OK,  I was a little hard on Fox. Last Sunday's X-Files episode reviewed.
   In retrospect, I guess I just wasn't in a good mood a couple of week's ago. In issue #34 I ranted a little on what I thought was a lackluster season kick-off for the Fox network.   While The Simpsons are not what they used to be, they're still good for a few laughs. It's somewhat ironic that it was Bart who was the show's ratings-getter for years in the beginning, but now it's
Robert Patrick as agent John Doggett
Homer who consistently cracks me up, time after time. Bart is kind of predictable now, but Homer's always unpredictably stupid, if that makes any sense.
   By the same token, I had a bad feeling about The X-Files' risky replacement of David Duchovny's Fox Mulder character with Robert "Terminator 2" Patrick's John Doggett. Well, as of last Sunday--3 episodes into the season--they've won me over.
   The "teaser" before the opening credits shows a lone hitchhiker on a desert highway who boards the wrong bus. When all passengers leave the bus and walk into the desert, he witnesses a death by stoning of one of the passengers, a crippled man, by all the other passengers. The "stoners" then turn to the young hitchhiker and he falls to the ground, presumably to be stoned to death himself. Commercial.
   Scully is driving in the Utah desert investigating this homicide when she stops for gas in an "uncharted small town" whose residents seem distant and vague. The gas station attendant puts water in her tank forcing a breakdown. She walks back and discovers no one has a phone. No one has a car. She remembers a big bus just drove right thru this area--and no one remembers seeing it. Her cell phone is too remote for contact, so she's f&*%ked. It feels the townsfolk don't want her to leave. She soon finds out the gas station she mentioned she's a medical doctor. There's someone the townsfolk now want her to treat. She's led to him. It's the homicide "victim" she came to investigate--he's alive, but convulsing. She examines him and discovers why: via a large open wound in his lower back, there's a sluglike creature inside the man, crawling up his spine toward his brain. Scully, working with nothing, attempts to calm the convulsions and is successful. She discovers the townsfolk put the creature there as part of some nutty religious cult ritual. If the man dies, someone else has to host the parasite--guess who? (The parasite's religious significance is revealed in the end.)

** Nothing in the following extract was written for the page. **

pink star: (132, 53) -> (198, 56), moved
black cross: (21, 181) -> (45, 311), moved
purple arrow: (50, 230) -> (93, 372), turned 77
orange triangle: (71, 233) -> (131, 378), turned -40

    John Doggett is now in pursuit when he discovers Scully never made it past the lone phone booth she last called from.
   The rousing climax and resolution re-energized my faith in Carter and Co.'s ability to stage a good spook story. The special effects are among the best they've ever had and the last 15 minutes are some of the best X-Files ever (right up there with the incestuous/cannibal hillbillies and that's saying a lot!).

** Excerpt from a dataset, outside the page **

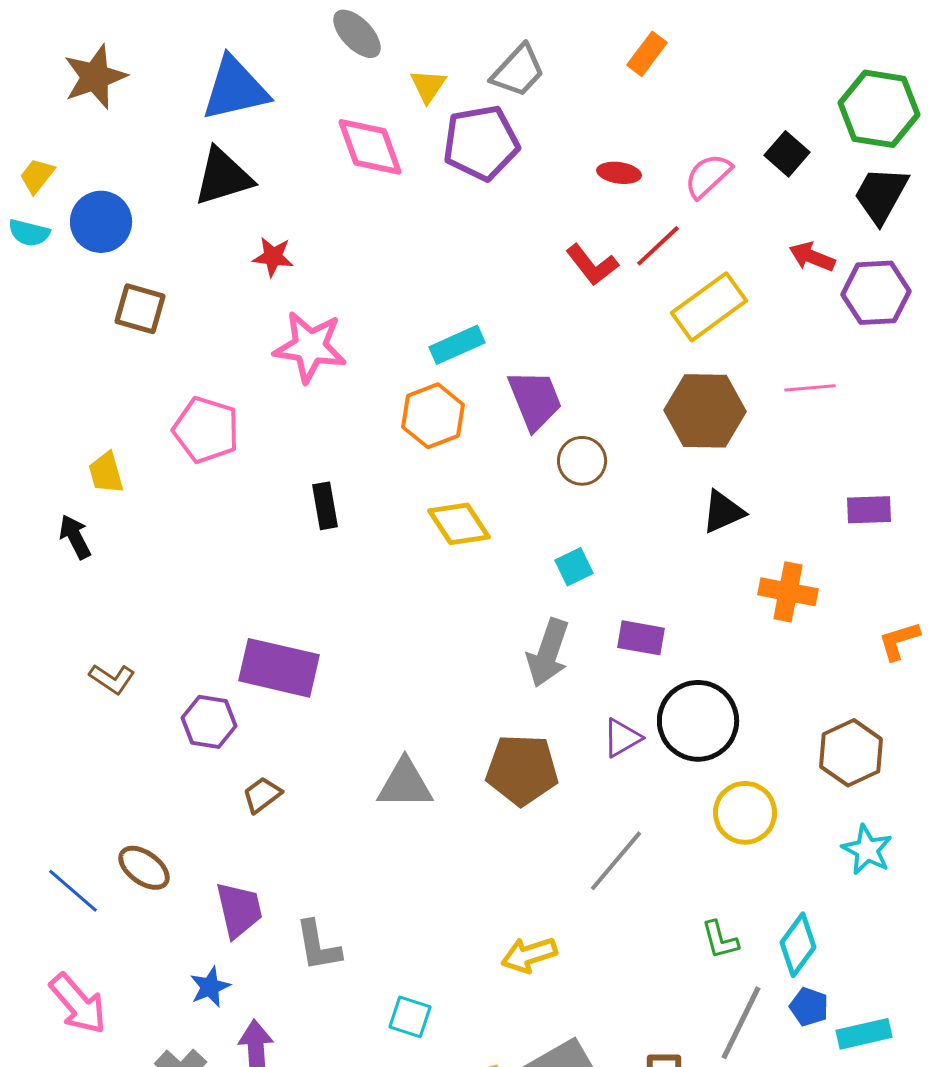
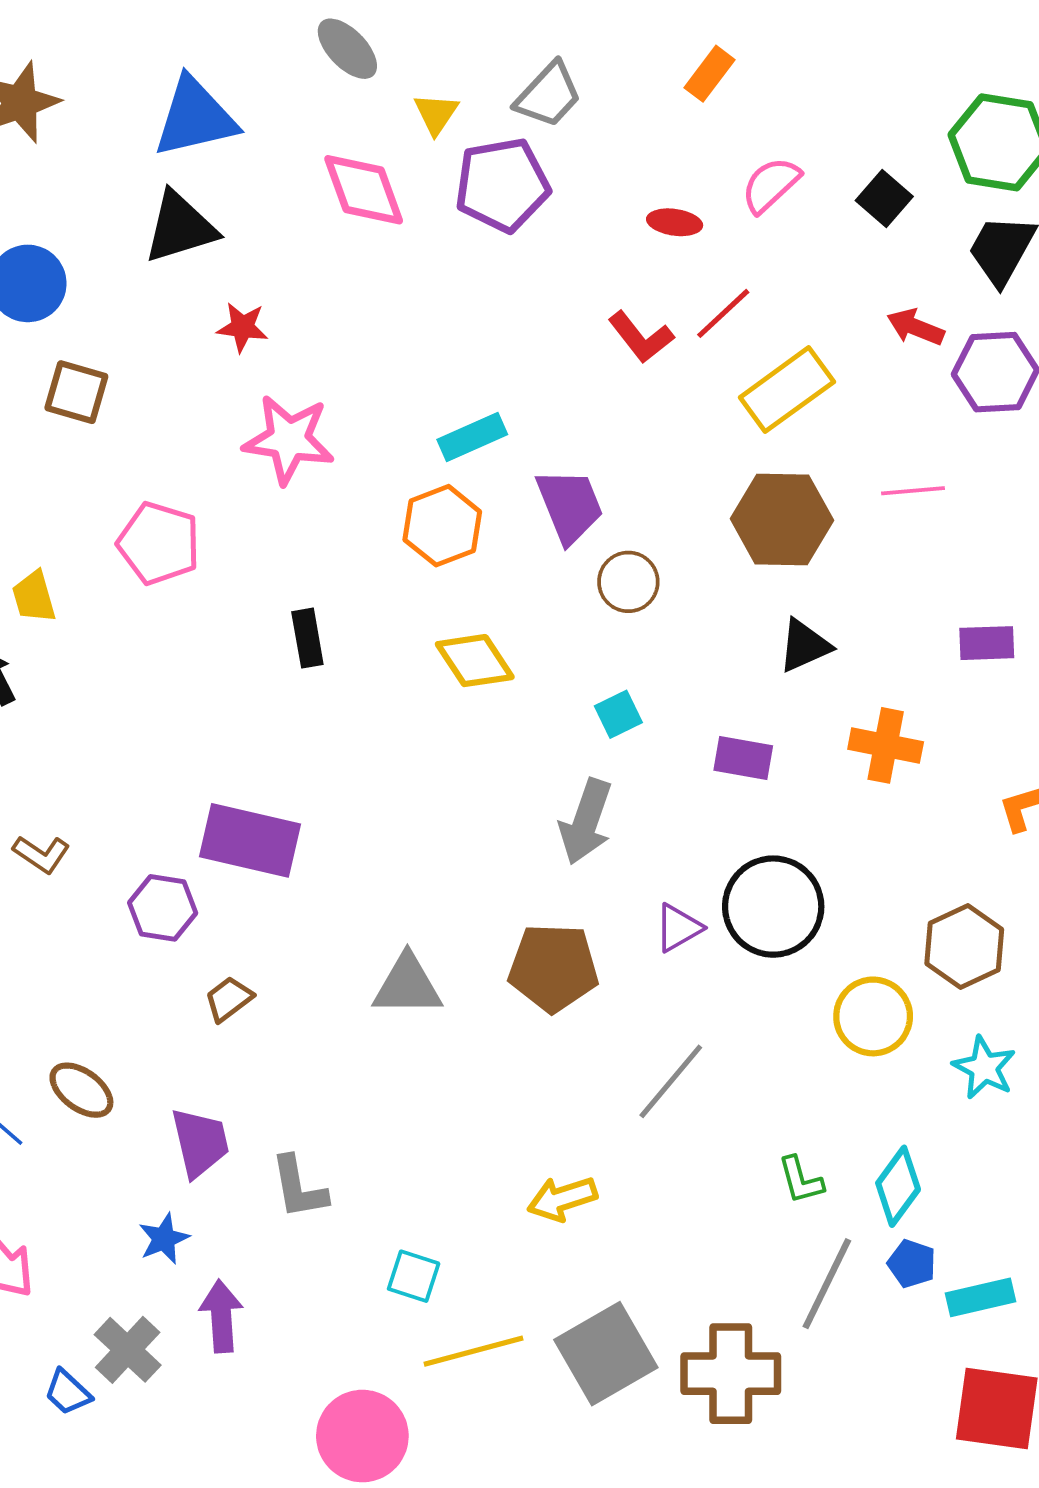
pink semicircle: (708, 176) -> (771, 185), moved
purple rectangle: (641, 638) -> (743, 758), moved
yellow circle: (745, 813) -> (873, 1016), moved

   This is a highly recommended episode.
Personal insider scoop:
   This just in. As I write these words (Tuesday morning and bleary-eyed), special FX make-up wonderboy and long-time close friend, Corey Castellano, is at Tampa Stadium working on a film project with Spike Lee!! I had just seconds to speak with him so I don't know anything more about this, except it was pretty last-minute and it's just for today only. More as I get it...
And the update.....
   WEDNESDAY--According to the Fox 13 News (I still haven't heard back from Corey yet as of Wenesday night), Spike Lee is filming a series of commercials dealing with the countdown to Superbowl Sunday. The Superbowl will be held at Tampa Stadium this January. (Or more specifically, The Raymond James Stadium.)
   Corey was shown on the air very, very briefly, but I'll try to get a "snap" of it posted here over the next couple of days. He was shown spraying "sweat" onto the football player/actors. (Like they need that?)